North America’s electricity generation and distribution network is a vital piece of infrastructure, and is rightly considered a major potential target for attack from terrorists, activists or corporate snoops.
Its cyber defences seem to be inadequate though, with regulation mainly self-imposed and minimally enforced. Policy in the area also appears to focus on reacting to emerging threats, rather than setting up proactive barriers against potential problems.
A major report on the subject has been produced by the offices of two US Congressmen, Ed Markey (D-Mass.) and Henry A. Waxman (D-Calif.). They found that most power companies were under heavy cyber attack, but that few had done more than the minimum to implement protective processes.
A run-down of the report’s major findings can be found at The Register – there are plenty of juicy, scary stats based on responses to a survey sent to over 150 organisations.
The main point the study’s authors are trying to make is that there are many rules in place for how networks and systems should be protected, some mandatory and some optional, and not everyone’s applying all the mandatory steps yet, let alone the optional ones.
The rules are laid out by a non-profit body called NERC, the North American Electric Reliability Corporation. This is a cross-industry group focussed on keeping America’s lights on, generating standards and best practices for electricity generation and infrastructure. They’re overseen by FERC, the Federal Energy Regulatory Commission.
To create a new rule for the power companies to follow, a NERC committee (of which there seem to be many) will draft a guideline, which must then be approved by the membership – which is the power companies.

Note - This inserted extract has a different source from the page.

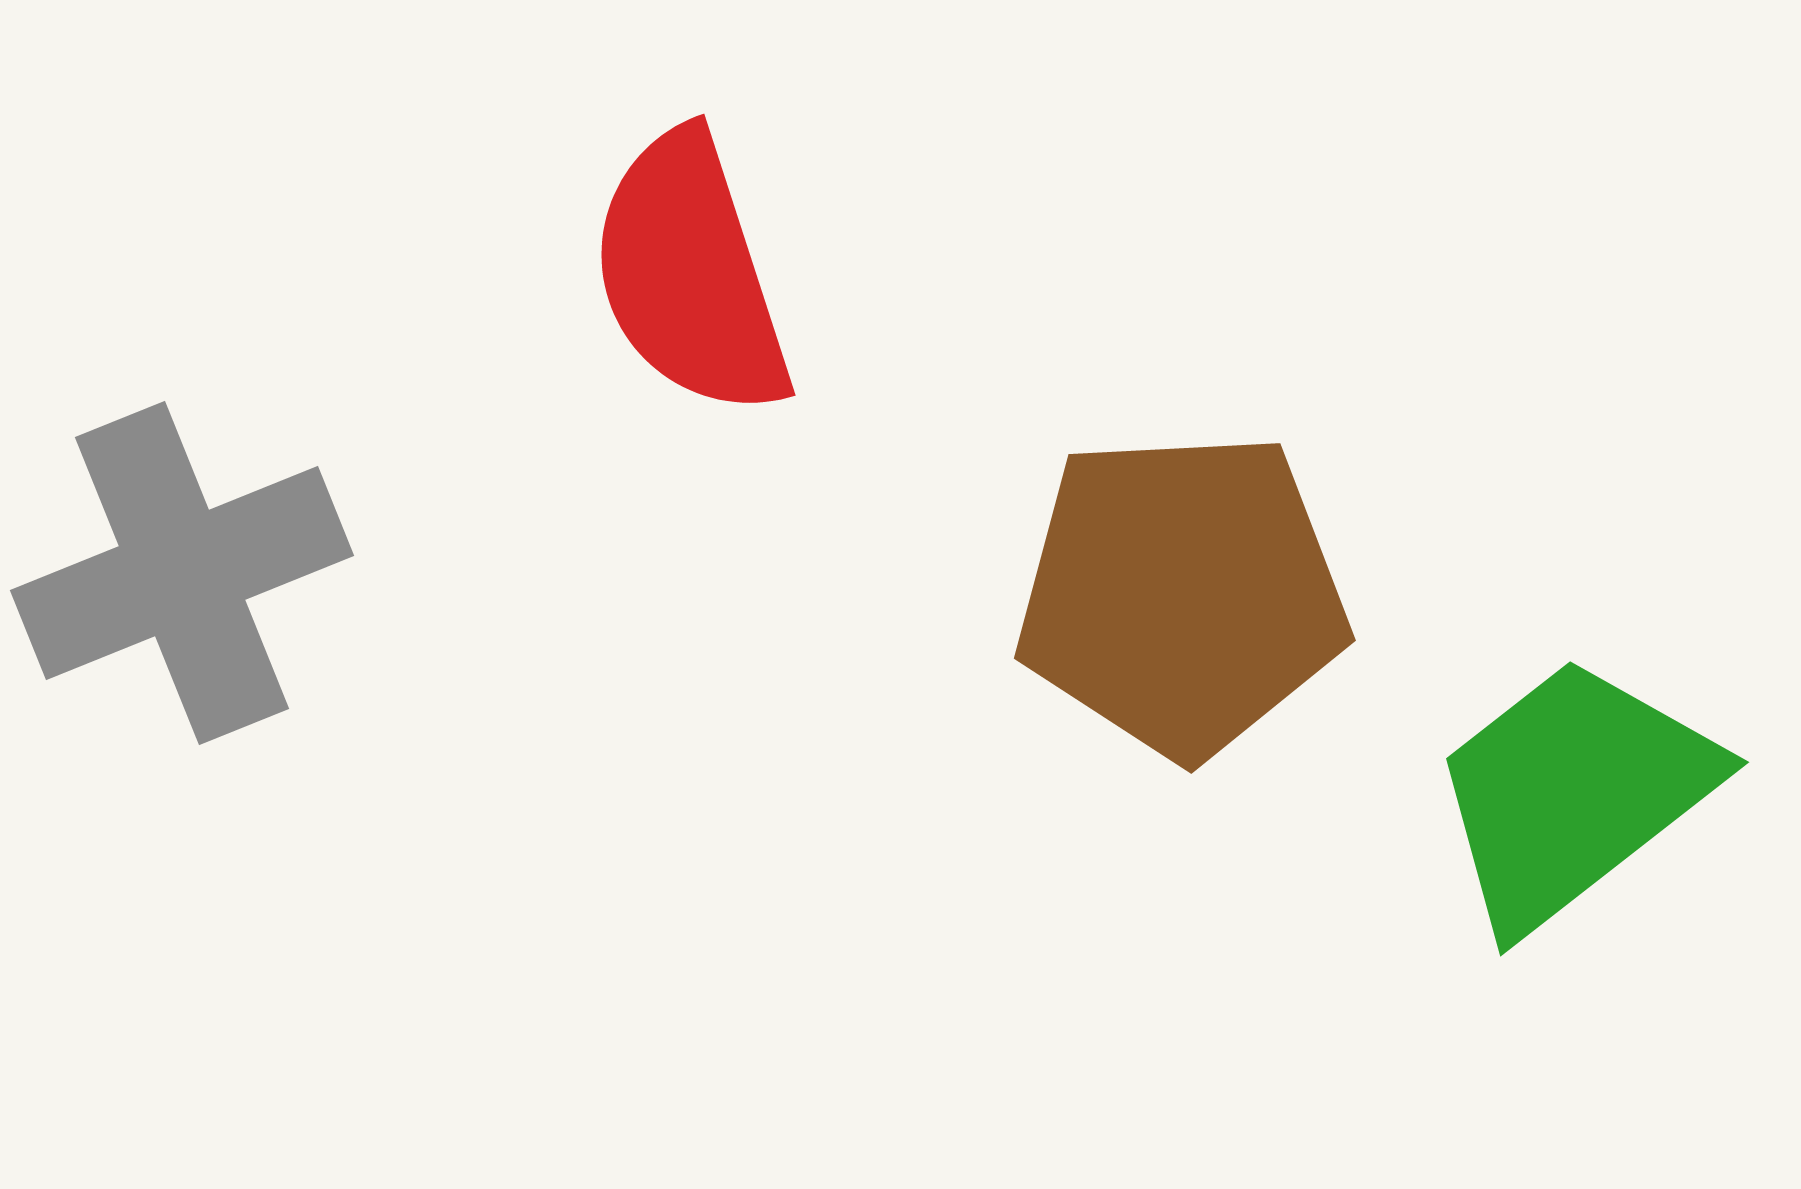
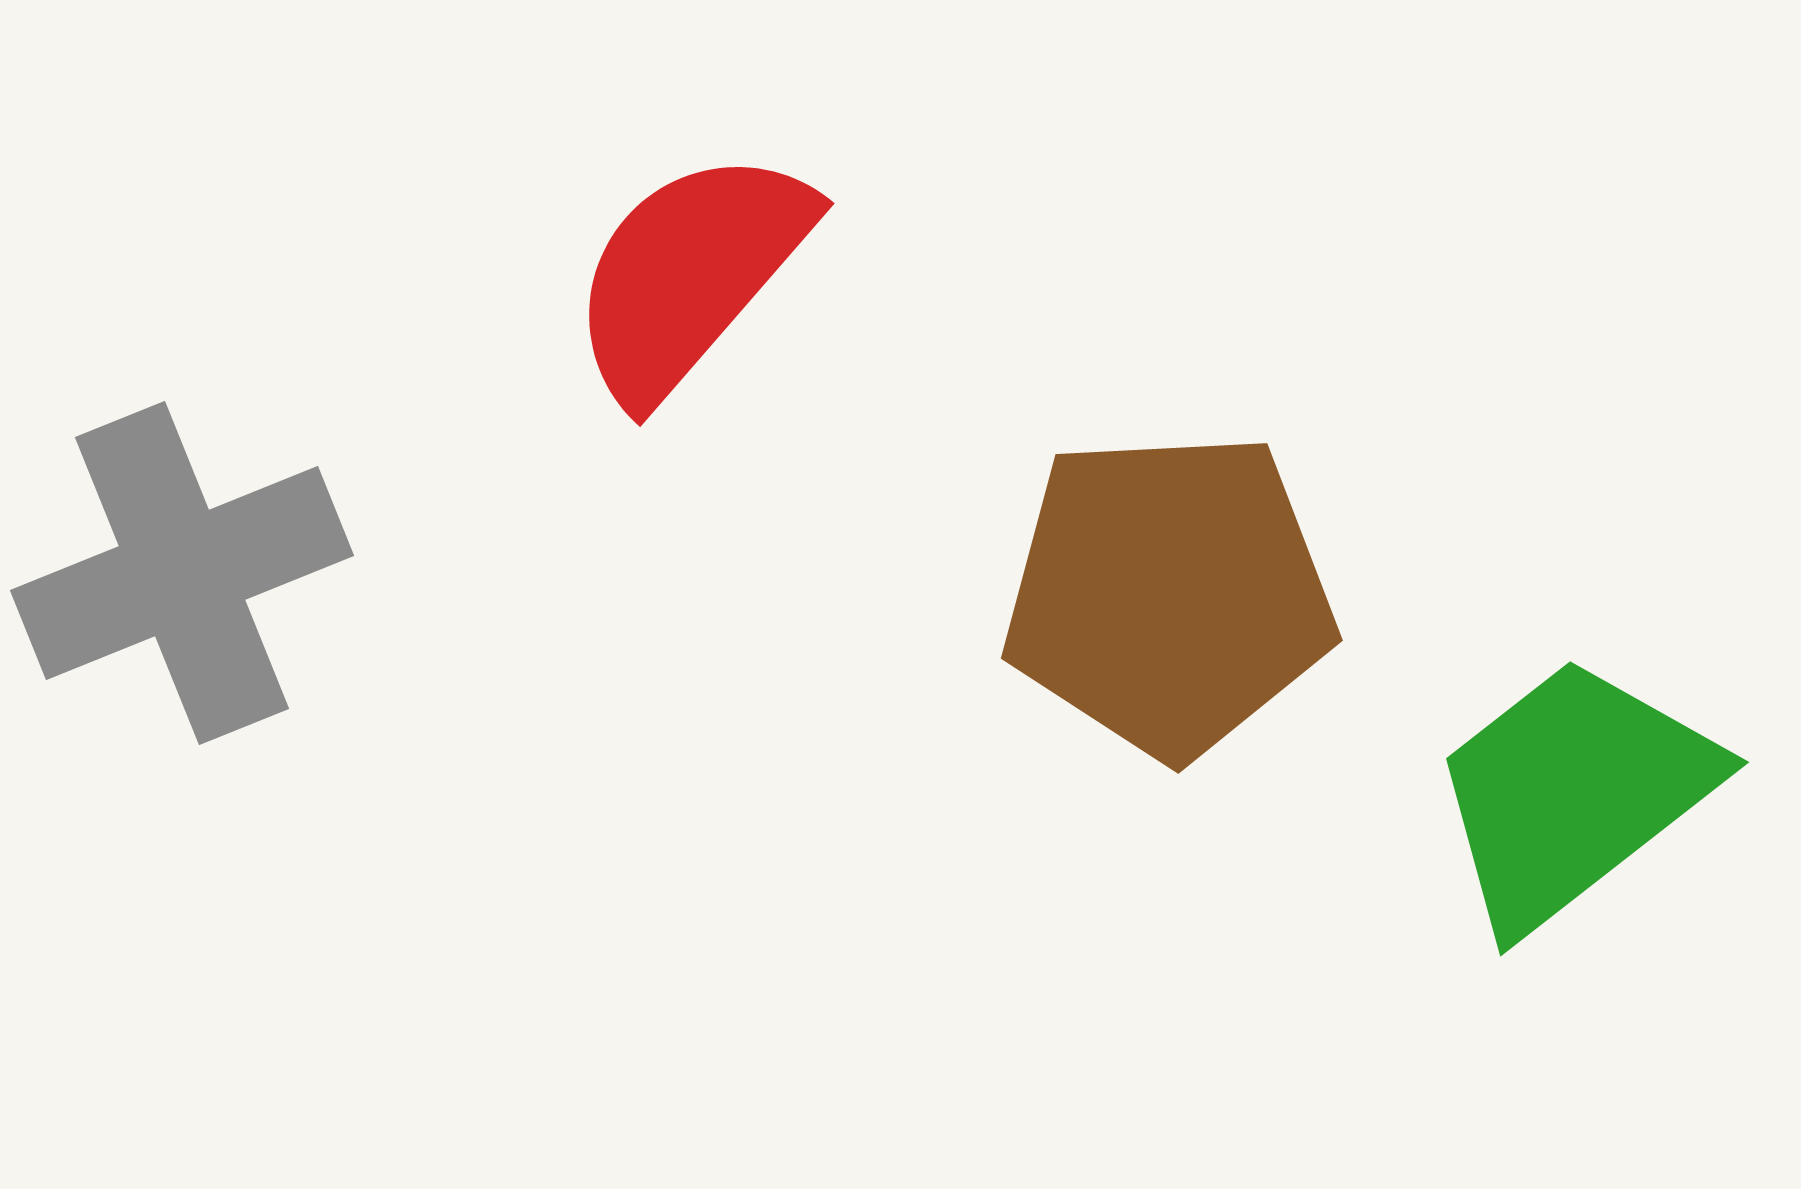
red semicircle: rotated 59 degrees clockwise
brown pentagon: moved 13 px left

If approved, the guideline is then passed to FERC for further approval before becoming an enforceable standard.
Obviously, this is a slow process, with any rule which is thought likely to cause difficulties to the people it’s supposed to be imposed upon likely to be vetoed, by those very same people.

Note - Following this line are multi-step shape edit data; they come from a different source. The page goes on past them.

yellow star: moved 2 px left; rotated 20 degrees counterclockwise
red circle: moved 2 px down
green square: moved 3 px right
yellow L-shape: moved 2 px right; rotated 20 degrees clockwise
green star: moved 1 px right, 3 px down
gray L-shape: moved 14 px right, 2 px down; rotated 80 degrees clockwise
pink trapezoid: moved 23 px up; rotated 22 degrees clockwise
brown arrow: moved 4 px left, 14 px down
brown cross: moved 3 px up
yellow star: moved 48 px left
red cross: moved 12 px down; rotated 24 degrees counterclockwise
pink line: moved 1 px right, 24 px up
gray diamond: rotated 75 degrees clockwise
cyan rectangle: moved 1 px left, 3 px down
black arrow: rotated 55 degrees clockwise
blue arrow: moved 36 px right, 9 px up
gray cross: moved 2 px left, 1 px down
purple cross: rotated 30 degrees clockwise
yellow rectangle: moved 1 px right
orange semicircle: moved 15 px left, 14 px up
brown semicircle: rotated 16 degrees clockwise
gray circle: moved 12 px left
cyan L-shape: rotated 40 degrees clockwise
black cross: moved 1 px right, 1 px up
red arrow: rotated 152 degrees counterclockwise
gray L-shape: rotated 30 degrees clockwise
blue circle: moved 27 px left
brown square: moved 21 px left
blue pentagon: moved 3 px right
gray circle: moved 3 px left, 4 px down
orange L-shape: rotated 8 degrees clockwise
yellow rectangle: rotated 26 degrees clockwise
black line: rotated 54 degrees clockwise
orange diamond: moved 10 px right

The complexities of the system, and the highly distributed nature of the US power infrastructure, make it hard to monitor and enforce compliance, even when guidelines do become rules.
NERC produce some epic documents – their full run-down of standards makes for an eye-watering 1800-page read.
The (relatively) juicy bit concerning cyber security is section CIP-007, about a quarter of the way down.
Just keeping up with the latest tweaks and additions must be a tough task, let alone trying to apply or enforce them.
Even if the standard creation process can be sped up and made more enforceable, as the report’s authors are urgently suggesting, there’s another problem here.
They need to be thinking much more proactively, predicting new attack vectors and implementing protection against new vulnerabilities before they are discovered, let alone put to use by the bad guys.
At least some people at NERC are thinking along the right lines, with another detailed report, released last year by their Cyber Attack Task Force, emphasising the importance of attack trees and other predictive approaches.
What seems to be needed here is a combination of the two vectors, with carefully considered generally defensive strategies combined with fast responses to new, unforeseen vulnerabilities. Sadly when government and big business intersect, pragmatism and speedy reactions are rarely in evidence.